Aku tercekat selama beberapa saat. Menatap cairan merah serupa darah itu dengan mata terbelalak.
Darah? Kenapa bisa ada darah di sini?
Sejujurnya, aku memang selalu paranoid setiap melihat darah. Rasanya seperti menyaksikan sesuatu yang mengerikan dan otomatis membuatku menggigil.
"Oh, maaf. Kamu pasti kaget, ya?" ucap suara serak di belakangku.
Aku menoleh sambil mengerjap. Berusaha menetralkan perasaanku yang sedang dilanda ketakutan. Ya, tak dipungkiri melihat hal semacam ini secara tiba-tiba, tentu membuatku syok. Siapa sih yang nggak kaget pergi ke kamar mandi, tahu-tahu lihat darah berceceran di lantai?
"Itu darah siapa?" tanyaku pada cowok itu. "Kenapa bisa ada darah di situ?"
"Oh, itu ...." Fahmi tampak berdiri sambil menunduk. Namun, aku bisa melihat ekspresinya yang salah tingkah. "Sebenernya itu bukan darah. Itu cuma cat, memang warna catnya agak begitu."
"Cat?" Kedua mataku melebar, menatap cairan merah itu lamat-lamat dan baru tersadar kalau sepertinya memang penglihatanku yang keliru.
Fahmi mengangguk. Ia lantas melewati bahuku dan masuk ke toilet berukuran 2x3 meter tersebut. Diambilnya sikat lantai dan digosoknya cepat-cepat cairan merah itu.

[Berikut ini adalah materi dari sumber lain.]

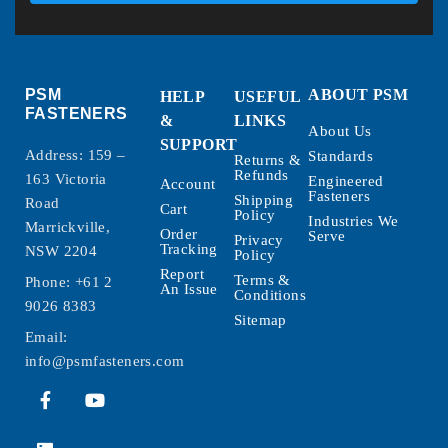
PSM
ABOUT PSM
HELP
USEFUL
FASTENERS
&
LINKS
About Us
SUPPORT
Address: 159 –
Standards
Returns &
Refunds
163 Victoria
Engineered
Account
Fasteners
Shipping
Road
Cart
Policy
Industries We
Marrickville,
Order
Serve
Privacy
Tracking
NSW 2204
Policy
Report
Terms &
Phone:
+61 2
An Issue
Conditions
9026 8383
Sitemap
Email:
info@psmfasteners.com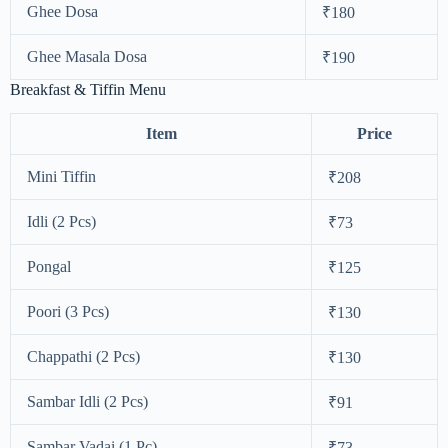
Ghee Dosa
₹180
Ghee Masala Dosa
₹190
Breakfast & Tiffin Menu
Item
Price
Mini Tiffin
₹208
Idli (2 Pcs)
₹73
Pongal
₹125
Poori (3 Pcs)
₹130
Chappathi (2 Pcs)
₹130
Sambar Idli (2 Pcs)
₹91
Sambar Vadai (1 Pc)
₹73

Aku bisa melihat ujung kaus hitam yang dikenakan Fahmi terdapat bercak sewarna dengan cairan di lantai tersebut. Namun, yang membuatku sedikit tersentak adalah mataku tanpa sengaja menangkap ujung pisau yang tersembul di belakang kantung celana cowok itu ketika berjongkok.
"Maaf ya, tadi aku memang disuruh sama mama kamu untuk mengecat tembok samping, tapi aku nggak sengaja tumpahin sedikit catnya ke lantai." Ia menjelaskan sementara matanya masih enggan menatap langsung padaku.
Aku mengembuskan napas. Sejujurnya, aku masih merasa janggal berinteraksi dengan Fahmi karena dia selalu menggunakan aku-kamu tiap kali berkomunikasi.
"Maaf juga jadi bikin lantainya kotor. Aku bakal bersihin ini pakai Paint Remover," kata cowok berkulit tan itu seraya bangkit. Dia sedikit kikuk ketika berjalan melewati bahuku menuju gudang yang letaknya berada di ruangan paling belakang. Napasnya pun kedengaran tersendat ketika ujung lengan kami tak sengaja bersenggolan.
Aku menatap kepergian Fahmi sambil bertanya-tanya dalam hati. Apa dia memang selalu bersikap canggung seperti ini terhadap orang lain? Atau cuma kepadaku seorang saja? Sebab, aku merasa kecanggungannya semakin lain dari biasanya.
⚛
"Kak Rila, gue nebeng ya," ujar Nila tiba-tiba keesokan paginya waktu aku baru saja mengeluarkan motor dari dalam garasi rumah. Siap untuk berangkat ke sekolah.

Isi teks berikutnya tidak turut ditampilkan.